Emanuel Leutze’s famous painting of Washington Crossing the Delaware? It’s at The Met. Van Gough’s Self-Portrait with Straw Hat? It’s there, too.
But as important as the collection of paintings and sculptures and couture and armor might be, the extensive libraries housing nearly one million volumes of books on art and art history bring something extra special to the museum.
And that library has a distinctive SoIC flavor.
Tony White, an ILS alumnus, is currently the Florence and Herbert Irving associate chief librarian at The Met. It’s the latest stop on an invigorating journey that has taken him from the Midwest to Manhattan.
“I was working in book and paper conservation at Yale University as a conservation tech, and I had decided that I didn’t want to go into conservation,” says White, who had already earned a Master’s of Fine Arts from the Art Institute of Chicago in print media. “I wanted to go into library science. I applied to a number of schools, including IU, and I applied mainly to IU because of their concentration on art librarianship and special collections.”
He focused on art librarianship in Bloomington and worked in the preservation lab at the Lilly Library, graduating in 2003 with a Master of Library Science in Art and Special Collections Librarianship.
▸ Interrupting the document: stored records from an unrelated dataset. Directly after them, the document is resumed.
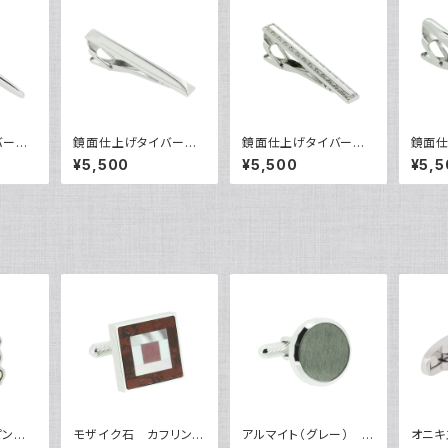
イバー
鏡面仕上げタイバー
鏡面仕上げタイバー
鏡面
VQT-0303
VQT-0304
VQT-
¥5,500
¥5,500
¥5,5
ピン
モザイク石 カフリンク
アルマイト（グレー） カ
オニキ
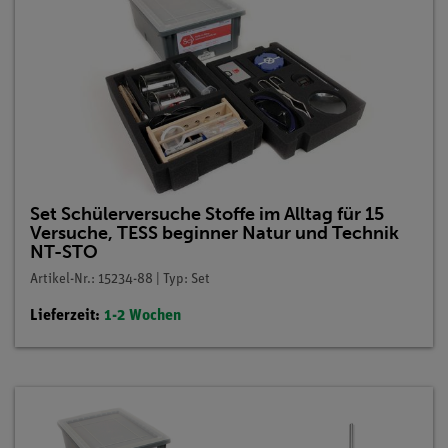
Set Schülerversuche Stoffe im Alltag für 15
Versuche, TESS beginner Natur und Technik
NT-STO
Artikel-Nr.: 15234-88 | Typ: Set
Lieferzeit:
1-2 Wochen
He found a job as the Art and Architecture Librarian at the Pratt Institute in New York, and there he would catch the break that would set him on this path to The Met.
“At the Pratt Institute, I was temporarily promoted to be head of reader services,” White says. “It was supposed to be a three-month appointment, but it turned into a 10-month position.”
Back in Bloomington, IU’s head of the Fine Arts Library, B.J. Irvine, had decided to retire, and White’s unexpected turn as a manager at Pratt gave him just the experience he needed to qualify as Irvine’s replacement. White took over in 2007 and served as the head of the Fine Arts Library at IU for nearly five years, but in 2012, he left to become the Director of the Decker Library at the Maryland Institute College of Art. He wanted to be a library director, and the pull of working intimately with artists and designers was too strong to pass up. Still, when the opportunity arose to move to The Met in the spring of 2015, he couldn’t say no.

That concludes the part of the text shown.